I hope you, dear anonymous surfer person, will come to expect only the highest-quality, free-range, grass-fed tangents. And I hope some of you love the same things I do and find it useful. Or at least a welcome distraction until the others get here.

Jan 31, 2019

Greetings and welcome back to the Department of Tangents Podcast! We are turning 80 today with this episode, featuring an interview with writer, puppet creator, producer, and all around problem solver Bill Diamond, whom I interviewed live back in November at the NorthEast Comic Con & Collectible Extravaganza, which is happening again next week out in Boxboro, Massachusetts. 

Diamond had a wonderful room full of puppets, from a giant Audrey II used in stage productions of Little Shop of Horrors to a Vincent Price puppet to his own creation, the Moonshins, which he is resurrecting as a television series in the near future. Diamond worked with Jim Henson early in his career, but he always wanted to run his own operation. Which is what he does as head of Bill Diamond Productions which does everything from Diamond’s own shows to windshield wiper commercials. We get into the nuts and bolts of that in front of an audience at the Con. Diamond faces a new challenge every day at work, which is how he likes it. He says you could never pin him down to doing the same job forever. 

This week's feature track comes from the tuneful crunch and swagger of Teardrop City. I had a very hard time choosing which track to feature from the band’s new album, It’s Later Than You Think. Every track is a winner. It’s headed up by Tyler Keith, who I remember from Tyler Keith and the Preacher’s Kids hard rocking album Romeo Hood. Keith had left the Neckbones and recruited Blue Mountain to back him under the name Preacher’s Kids. We’re actually just a week out from the album’s 18th birthday, as it was released February 27, 2001. That’s relevant here because two of the Preacher’s Kids – Laurie Stirratt and George Sheldon – are Teardrop City members. The quartet is rounded out by drummer Wallace Lester. 

If you liked Romeo Hood, you can probably just bypass my spiel and go right to the song. You won’t be disappointed. But if you don’t know Keith or Blue Mountain, you’re in for a treat. I’m playing the title track, “It’s Later Than You Think,” a gloriously ragged tune with plenty of hooks. Stirratt and Keith trade vocals throughout the album, and this one is Keith caught somewhere between Frank Black’s spleen-letting and Mick Jagger’s cool. It’s about, what else? Love gone wrong. You can find out more about the band and the album on Facebook at teardropcityoxfordms or on Twitter at @teardrop_city. Pick it up! 

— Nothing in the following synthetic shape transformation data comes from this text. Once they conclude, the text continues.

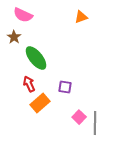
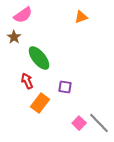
pink semicircle: rotated 60 degrees counterclockwise
green ellipse: moved 3 px right
red arrow: moved 2 px left, 3 px up
orange rectangle: rotated 12 degrees counterclockwise
pink square: moved 6 px down
gray line: moved 4 px right; rotated 45 degrees counterclockwise
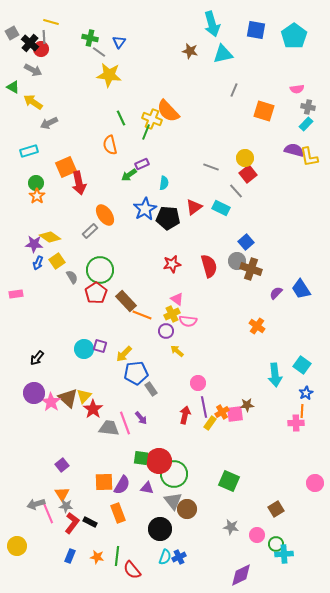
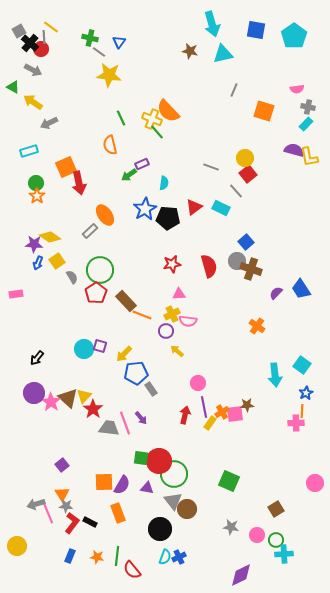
yellow line at (51, 22): moved 5 px down; rotated 21 degrees clockwise
gray square at (12, 33): moved 7 px right, 2 px up
green line at (146, 132): moved 11 px right; rotated 63 degrees counterclockwise
pink triangle at (177, 299): moved 2 px right, 5 px up; rotated 40 degrees counterclockwise
green circle at (276, 544): moved 4 px up
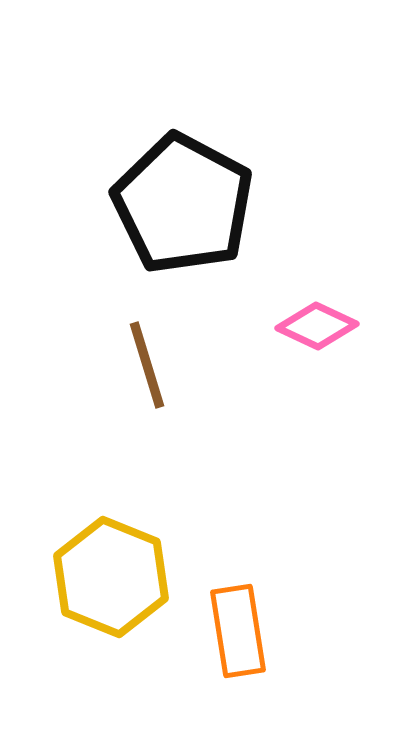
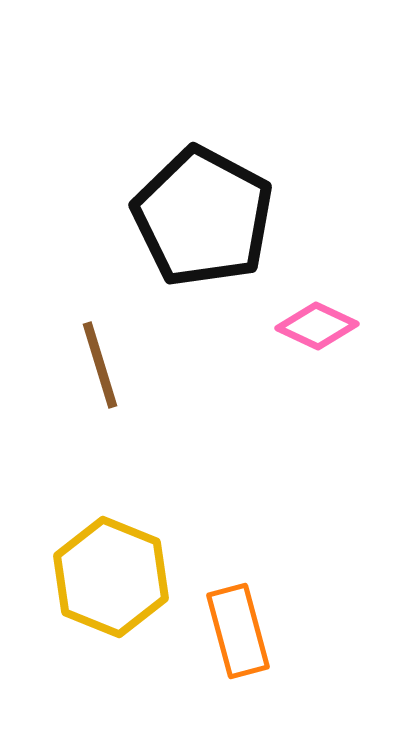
black pentagon: moved 20 px right, 13 px down
brown line: moved 47 px left
orange rectangle: rotated 6 degrees counterclockwise
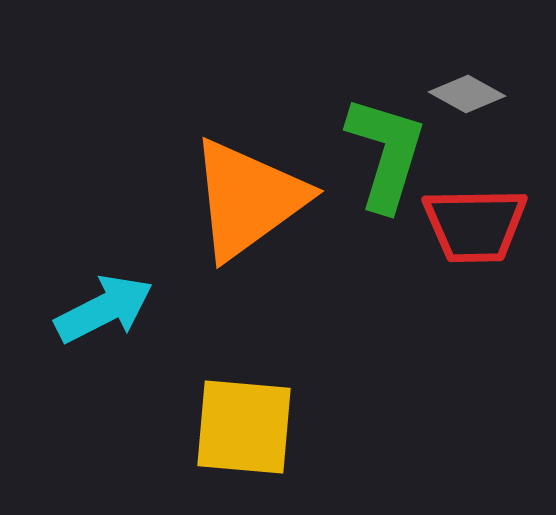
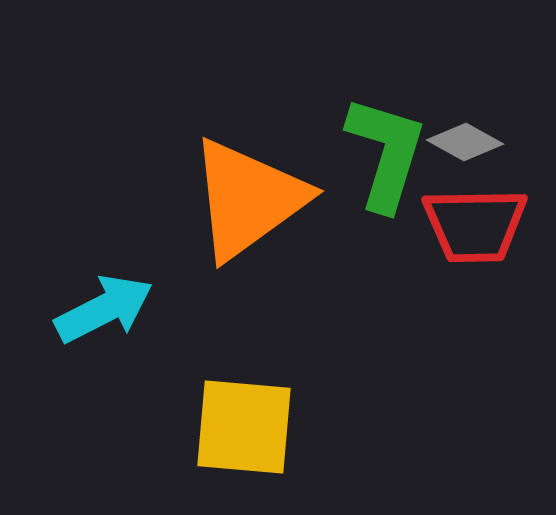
gray diamond: moved 2 px left, 48 px down
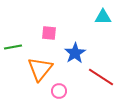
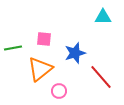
pink square: moved 5 px left, 6 px down
green line: moved 1 px down
blue star: rotated 15 degrees clockwise
orange triangle: rotated 12 degrees clockwise
red line: rotated 16 degrees clockwise
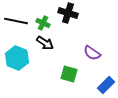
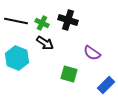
black cross: moved 7 px down
green cross: moved 1 px left
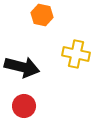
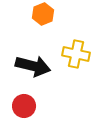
orange hexagon: moved 1 px right, 1 px up; rotated 25 degrees clockwise
black arrow: moved 11 px right, 1 px up
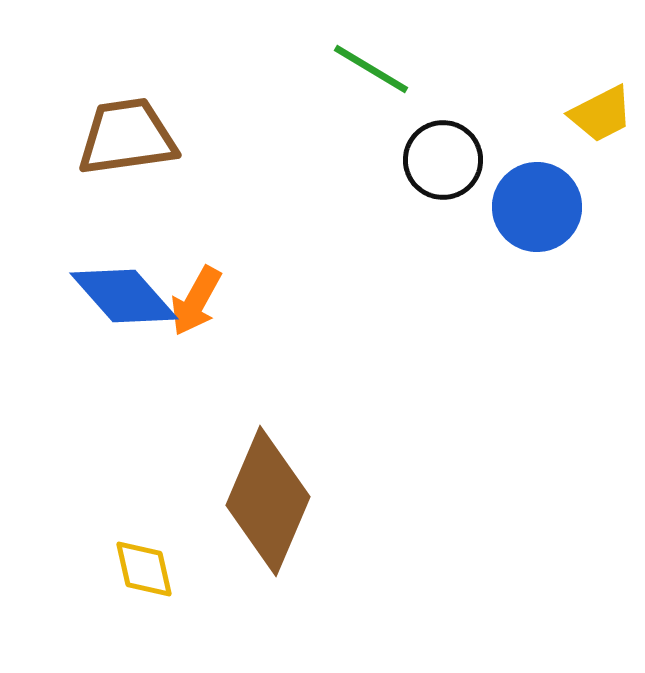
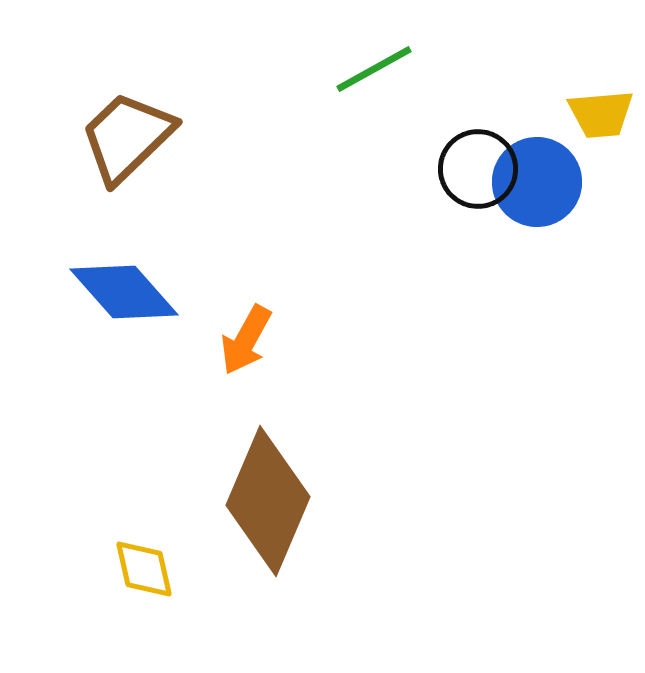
green line: moved 3 px right; rotated 60 degrees counterclockwise
yellow trapezoid: rotated 22 degrees clockwise
brown trapezoid: rotated 36 degrees counterclockwise
black circle: moved 35 px right, 9 px down
blue circle: moved 25 px up
blue diamond: moved 4 px up
orange arrow: moved 50 px right, 39 px down
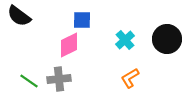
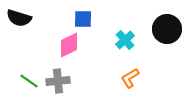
black semicircle: moved 2 px down; rotated 20 degrees counterclockwise
blue square: moved 1 px right, 1 px up
black circle: moved 10 px up
gray cross: moved 1 px left, 2 px down
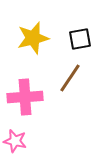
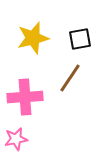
pink star: moved 1 px right, 2 px up; rotated 25 degrees counterclockwise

This is the first Department of Tangents episode in a couple of months, and for those of you who have been looking forward to new stuff and wondering what happened, I had a hell of a couple of months. I’ve been recovering from an illness that put me in the hospital twice. It took a lot of energy to get through it, and I decided the forced break might be a good thing. I spent some of that time gathering more interviews and music, comedy, and book excerpts for the featured track. Thanks to everybody for listening, I appreciate your support.